╔══

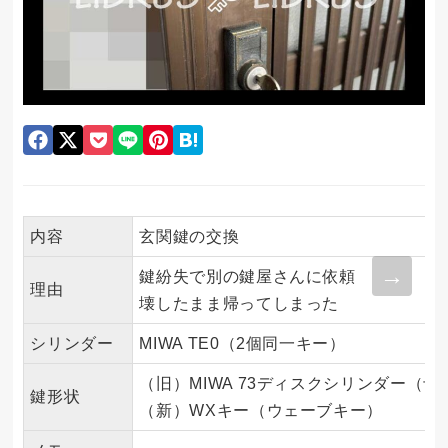
内容
玄関鍵の交換
鍵紛失で別の鍵屋さんに依頼
理由
壊したまま帰ってしまった
シリンダー
MIWA TE0（2個同一キー）
（旧）MIWA 73ディスクシリンダー（予
鍵形状
（新）WXキー（ウェーブキー）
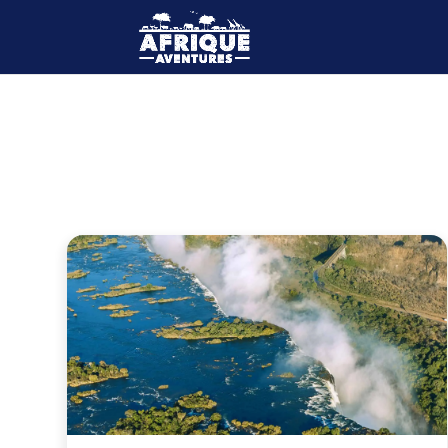
Conseils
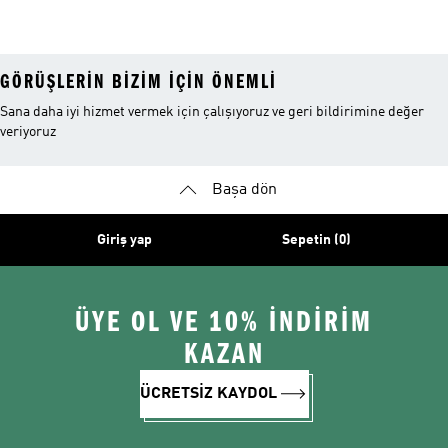
Ayakkabı
Ayakkabı
Ayakkabı
GÖRÜŞLERIN BIZIM IÇIN ÖNEMLI
Sana daha iyi hizmet vermek için çalışıyoruz ve geri bildirimine değer
veriyoruz
Başa dön
Giriş yap
Sepetin (0)
ÜYE OL VE 10% İNDİRİM
KAZAN
ÜCRETSİZ KAYDOL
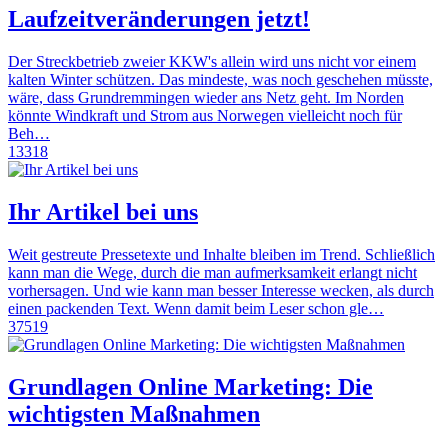
Laufzeitveränderungen jetzt!
Der Streckbetrieb zweier KKW's allein wird uns nicht vor einem
kalten Winter schützen. Das mindeste, was noch geschehen müsste,
wäre, dass Grundremmingen wieder ans Netz geht. Im Norden
könnte Windkraft und Strom aus Norwegen vielleicht noch für
Beh…
13318
Ihr Artikel bei uns
Weit gestreute Pressetexte und Inhalte bleiben im Trend. Schließlich
kann man die Wege, durch die man aufmerksamkeit erlangt nicht
vorhersagen. Und wie kann man besser Interesse wecken, als durch
einen packenden Text. Wenn damit beim Leser schon gle…
37519
Grundlagen Online Marketing: Die
wichtigsten Maßnahmen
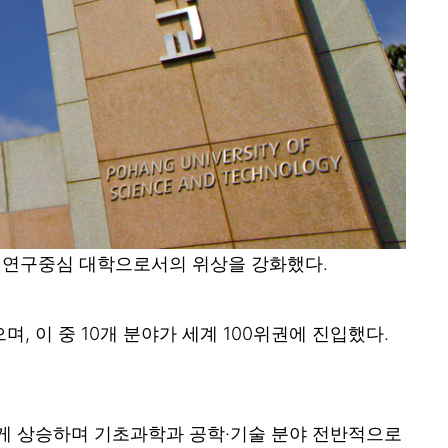
로벌 연구중심 대학으로서의 위상을 강화했다.
며, 이 중 10개 분야가 세계 100위권에 진입했다.
위로 크게 상승하며 기초과학과 공학·기술 분야 전반적으로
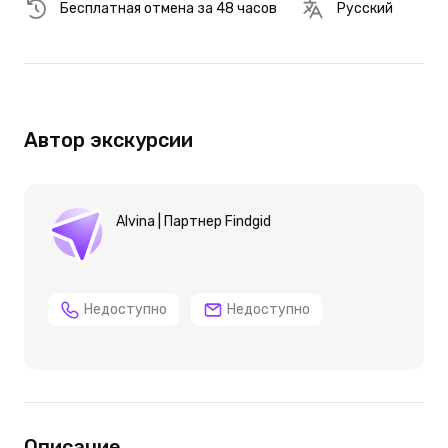
Бесплатная отмена за 48 часов
Русский
Автор экскурсии
Alvina | Партнер Findgid
Недоступно
Недоступно
Описание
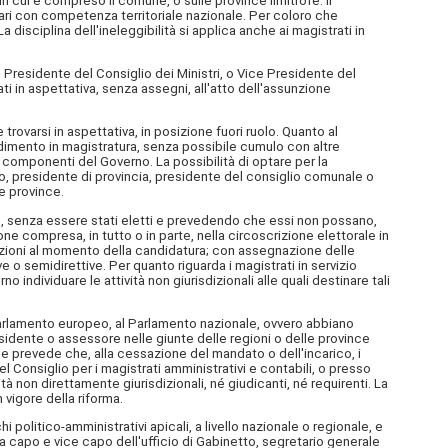
 in cui è compreso il comune, o sulle province limitrofe. Il
ziari con competenza territoriale nazionale. Per coloro che
a disciplina dell'ineleggibilità si applica anche ai magistrati in
, Presidente del Consiglio dei Ministri, o Vice Presidente del
i in aspettativa, senza assegni, all'atto dell'assunzione
rovarsi in aspettativa, in posizione fuori ruolo. Quanto al
dimento in magistratura, senza possibile cumulo con altre
 i componenti del Governo. La possibilità di optare per la
o, presidente di provincia, presidente del consiglio comunale o
e province.
tive, senza essere stati eletti e prevedendo che essi non possano,
ne compresa, in tutto o in parte, nella circoscrizione elettorale in
 funzioni al momento della candidatura; con assegnazione delle
ve o semidirettive. Per quanto riguarda i magistrati in servizio
 individuare le attività non giurisdizionali alle quali destinare tali
al Parlamento europeo, al Parlamento nazionale, ovvero abbiano
sidente o assessore nelle giunte delle regioni o delle province
ge prevede che, alla cessazione del mandato o dell'incarico, i
el Consiglio per i magistrati amministrativi e contabili, o presso
ità non direttamente giurisdizionali, né giudicanti, né requirenti. La
vigore della riforma.
chi politico-amministrativi apicali, a livello nazionale o regionale, e
ssia capo e vice capo dell'ufficio di Gabinetto, segretario generale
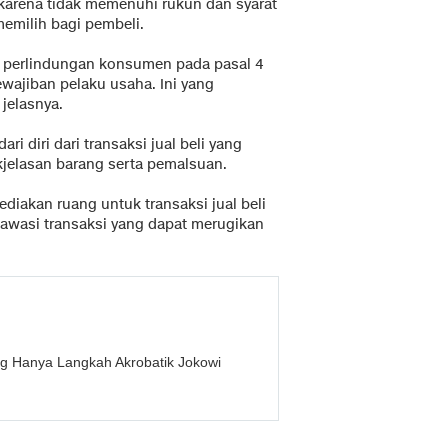
 karena tidak memenuhi rukun dan syarat
memilih bagi pembeli.
 perlindungan konsumen pada pasal 4
wajiban pelaku usaha. Ini yang
" jelasnya.
diri dari transaksi jual beli yang
jelasan barang serta pemalsuan.
diakan ruang untuk transaksi jual beli
wasi transaksi yang dapat merugikan
g Hanya Langkah Akrobatik Jokowi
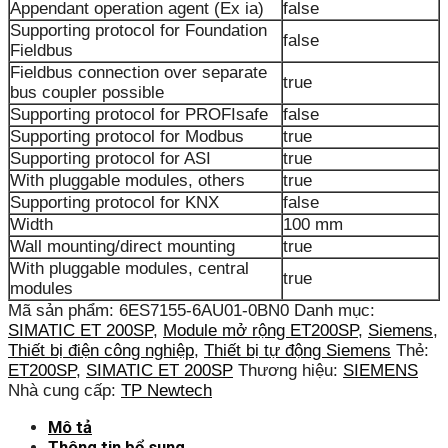
Appendant operation agent (Ex ia)
false
Supporting protocol for Foundation
false
Fieldbus
Fieldbus connection over separate
true
bus coupler possible
Supporting protocol for PROFIsafe
false
Supporting protocol for Modbus
true
Supporting protocol for ASI
true
With pluggable modules, others
true
Supporting protocol for KNX
false
Width
100 mm
Wall mounting/direct mounting
true
With pluggable modules, central
true
modules
Mã sản phẩm:
6ES7155-6AU01-0BN0
Danh mục:
SIMATIC ET 200SP
,
Module mở rộng ET200SP
,
Siemens
,
Thiết bị điện công nghiệp
,
Thiết bị tự động Siemens
Thẻ:
ET200SP
,
SIMATIC ET 200SP
Thương hiệu:
SIEMENS
Nhà cung cấp:
TP Newtech
Mô tả
Thông tin bổ sung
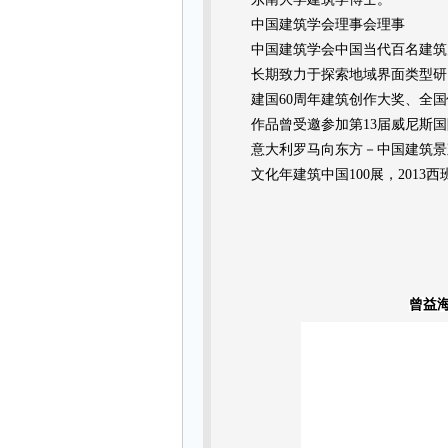
中国建筑学会理事会理事
中国建筑学会中国当代百名建筑
长期致力于探索地域界面类型研
建国
60周年建筑创作大奖、全
作品曾受邀参加第13届威尼斯国
意大利罗马向东方－中国建筑景观
文化年建筑中国100展，2013
曾益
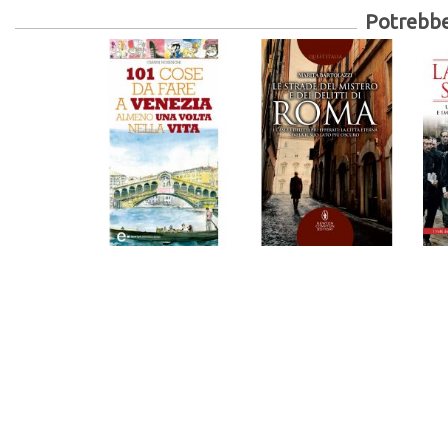
Potrebber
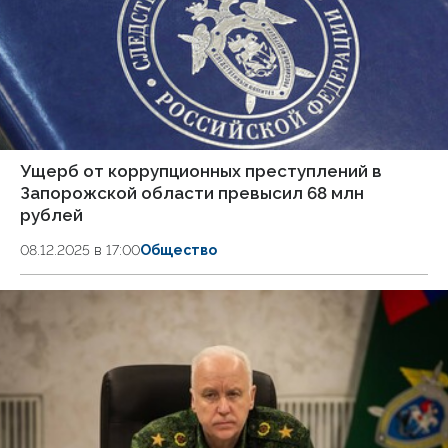
Ущерб от коррупционных преступлений в
Запорожской области превысил 68 млн
рублей
08.12.2025 в 17:00
Общество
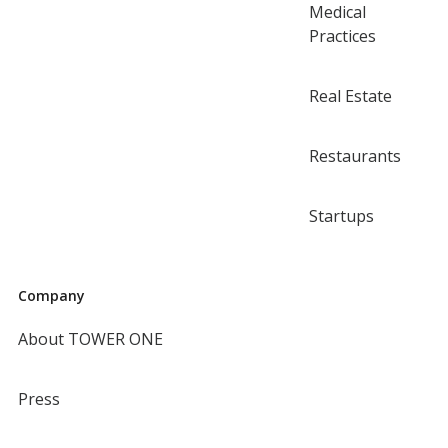
Medical
Practices
Real Estate
Restaurants
Startups
Company
About TOWER ONE
Press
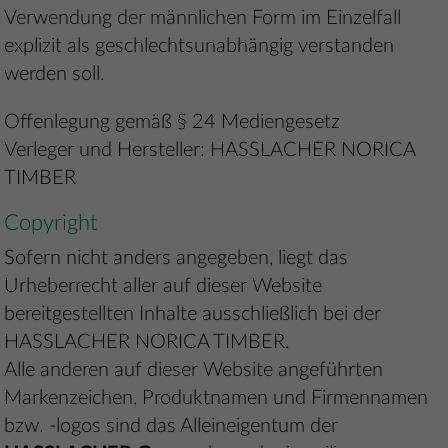
Verwendung der männlichen Form im Einzelfall
explizit als geschlechtsunabhängig verstanden
werden soll.
Offenlegung gemäß § 24 Mediengesetz
Verleger und Hersteller: HASSLACHER NORICA
TIMBER
Copyright
Sofern nicht anders angegeben, liegt das
Urheberrecht aller auf dieser Website
bereitgestellten Inhalte ausschließlich bei der
HASSLACHER NORICA TIMBER.
Alle anderen auf dieser Website angeführten
Markenzeichen, Produktnamen und Firmennamen
bzw. -logos sind das Alleineigentum der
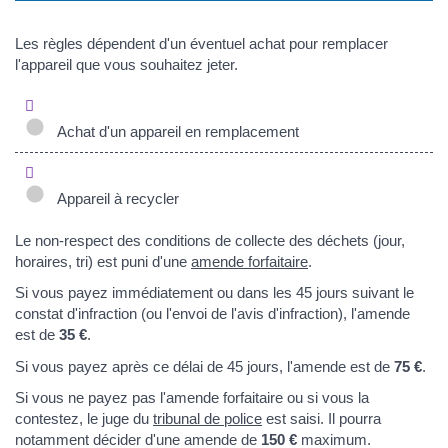
Les règles dépendent d'un éventuel achat pour remplacer
l'appareil que vous souhaitez jeter.
Achat d'un appareil en remplacement
Appareil à recycler
Le non-respect des conditions de collecte des déchets (jour,
horaires, tri) est puni d'une
amende forfaitaire
.
Si vous payez immédiatement ou dans les 45 jours suivant le
constat d'infraction (ou l'envoi de l'avis d'infraction), l'amende
est de
35 €
.
Si vous payez après ce délai de 45 jours, l'amende est de
75 €
.
Si vous ne payez pas l'amende forfaitaire ou si vous la
contestez, le juge du
tribunal de police
est saisi. Il pourra
notamment décider d'une amende de
150 €
maximum.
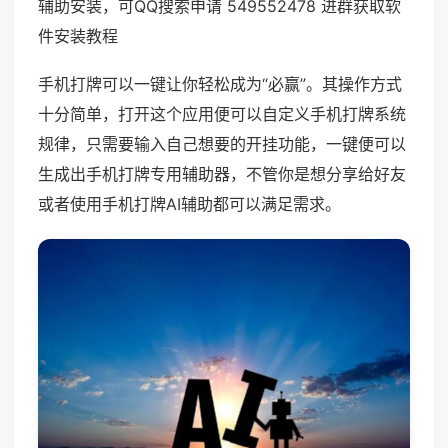
辅助安装，可QQ搜索申请 549552478 进群获取软
件安装教程
手机打牌可以一键让你轻松成为“必赢”。其操作方式
十分简单，打开这个应用便可以自定义手机打牌系统
规律，只需要输入自己想要的开挂功能，一键便可以
生成出手机打牌专用辅助器，不管你是想分享给好友
或者使用手机打牌AI辅助都可以满足需求。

╚══

The entries are to be transcribed word for word, without their images.

内容
玄関鍵の交換
鍵紛失で別の鍵屋さんに依頼
理由
壊したまま帰ってしまった
シリンダー
MIWA TE0（2個同一キー）
（旧）MIWA 73ディスクシリンダー（予
鍵形状
（新）WXキー（ウェーブキー）
Conseils
Ayakkabı
Ayakkabı
Ayakkabı
GÖRÜŞLERIN BIZIM IÇIN ÖNEMLI
Sana daha iyi hizmet vermek için çalışıyoruz ve geri bildirimine değer
veriyoruz
Başa dön
Giriş yap
Sepetin (0)
ÜYE OL VE 10% İNDİRİM
KAZAN
ÜCRETSİZ KAYDOL
Laufzeitveränderungen jetzt!
Der Streckbetrieb zweier KKW's allein wird uns nicht vor einem
kalten Winter schützen. Das mindeste, was noch geschehen müsste,
wäre, dass Grundremmingen wieder ans Netz geht. Im Norden
könnte Windkraft und Strom aus Norwegen vielleicht noch für
Beh…
13318
Ihr Artikel bei uns
Weit gestreute Pressetexte und Inhalte bleiben im Trend. Schließlich
kann man die Wege, durch die man aufmerksamkeit erlangt nicht
vorhersagen. Und wie kann man besser Interesse wecken, als durch
einen packenden Text. Wenn damit beim Leser schon gle…
37519
Grundlagen Online Marketing: Die
wichtigsten Maßnahmen
로벌 연구중심 대학으로서의 위상을 강화했다.
며, 이 중 10개 분야가 세계 100위권에 진입했다.
위로 크게 상승하며 기초과학과 공학·기술 분야 전반적으로
Бесплатная отмена за 48 часов
Русский
Автор экскурсии
Alvina | Партнер Findgid
Недоступно
Недоступно
Описание
 in cui è compreso il comune, o sulle province limitrofe. Il
ziari con competenza territoriale nazionale. Per coloro che
a disciplina dell'ineleggibilità si applica anche ai magistrati in
, Presidente del Consiglio dei Ministri, o Vice Presidente del
i in aspettativa, senza assegni, all'atto dell'assunzione
rovarsi in aspettativa, in posizione fuori ruolo. Quanto al
dimento in magistratura, senza possibile cumulo con altre
 i componenti del Governo. La possibilità di optare per la
o, presidente di provincia, presidente del consiglio comunale o
e province.
tive, senza essere stati eletti e prevedendo che essi non possano,
ne compresa, in tutto o in parte, nella circoscrizione elettorale in
 funzioni al momento della candidatura; con assegnazione delle
ve o semidirettive. Per quanto riguarda i magistrati in servizio
 individuare le attività non giurisdizionali alle quali destinare tali
al Parlamento europeo, al Parlamento nazionale, ovvero abbiano
sidente o assessore nelle giunte delle regioni o delle province
ge prevede che, alla cessazione del mandato o dell'incarico, i
el Consiglio per i magistrati amministrativi e contabili, o presso
ità non direttamente giurisdizionali, né giudicanti, né requirenti. La
vigore della riforma.
chi politico-amministrativi apicali, a livello nazionale o regionale, e
ssia capo e vice capo dell'ufficio di Gabinetto, segretario generale
 karena tidak memenuhi rukun dan syarat
memilih bagi pembeli.
 perlindungan konsumen pada pasal 4
wajiban pelaku usaha. Ini yang
" jelasnya.
diri dari transaksi jual beli yang
jelasan barang serta pemalsuan.
diakan ruang untuk transaksi jual beli
wasi transaksi yang dapat merugikan
g Hanya Langkah Akrobatik Jokowi
Appendant operation agent (Ex ia)
false
Supporting protocol for Foundation
false
Fieldbus
Fieldbus connection over separate
true
bus coupler possible
Supporting protocol for PROFIsafe
false
Supporting protocol for Modbus
true
Supporting protocol for ASI
true
With pluggable modules, others
true
Supporting protocol for KNX
false
Width
100 mm
Wall mounting/direct mounting
true
With pluggable modules, central
true
modules
Mã sản phẩm:
6ES7155-6AU01-0BN0
Danh mục:
SIMATIC ET 200SP
,
Module mở rộng ET200SP
,
Siemens
,
Thiết bị điện công nghiệp
,
Thiết bị tự động Siemens
Thẻ:
ET200SP
,
SIMATIC ET 200SP
Thương hiệu:
SIEMENS
Nhà cung cấp:
TP Newtech
Mô tả
Thông tin bổ sung
中国建筑学会理事会理事
中国建筑学会中国当代百名建筑
长期致力于探索地域界面类型研
建国
60周年建筑创作大奖、全
作品曾受邀参加第13届威尼斯国
意大利罗马向东方－中国建筑景观
文化年建筑中国100展，2013
曾益
Potrebber
Ущерб от коррупционных преступлений в
Запорожской области превысил 68 млн
рублей
08.12.2025 в 17:00
Общество
Medical
Practices
Real Estate
Restaurants
Startups
Company
About TOWER ONE
Press
Verwendung der männlichen Form im Einzelfall
explizit als geschlechtsunabhängig verstanden
werden soll.
Offenlegung gemäß § 24 Mediengesetz
Verleger und Hersteller: HASSLACHER NORICA
TIMBER
Copyright
Sofern nicht anders angegeben, liegt das
Urheberrecht aller auf dieser Website
bereitgestellten Inhalte ausschließlich bei der
HASSLACHER NORICA TIMBER.
Alle anderen auf dieser Website angeführten
Markenzeichen, Produktnamen und Firmennamen
bzw. -logos sind das Alleineigentum der
Les règles dépendent d'un éventuel achat pour remplacer
l'appareil que vous souhaitez jeter.
Achat d'un appareil en remplacement
Appareil à recycler
Le non-respect des conditions de collecte des déchets (jour,
horaires, tri) est puni d'une
amende forfaitaire
.
Si vous payez immédiatement ou dans les 45 jours suivant le
constat d'infraction (ou l'envoi de l'avis d'infraction), l'amende
est de
35 €
.
Si vous payez après ce délai de 45 jours, l'amende est de
75 €
.
Si vous ne payez pas l'amende forfaitaire ou si vous la
contestez, le juge du
tribunal de police
est saisi. Il pourra
notamment décider d'une amende de
150 €
maximum.
辅助安装，可QQ搜索申请 549552478 进群获取软
件安装教程
手机打牌可以一键让你轻松成为“必赢”。其操作方式
十分简单，打开这个应用便可以自定义手机打牌系统
规律，只需要输入自己想要的开挂功能，一键便可以
生成出手机打牌专用辅助器，不管你是想分享给好友
或者使用手机打牌AI辅助都可以满足需求。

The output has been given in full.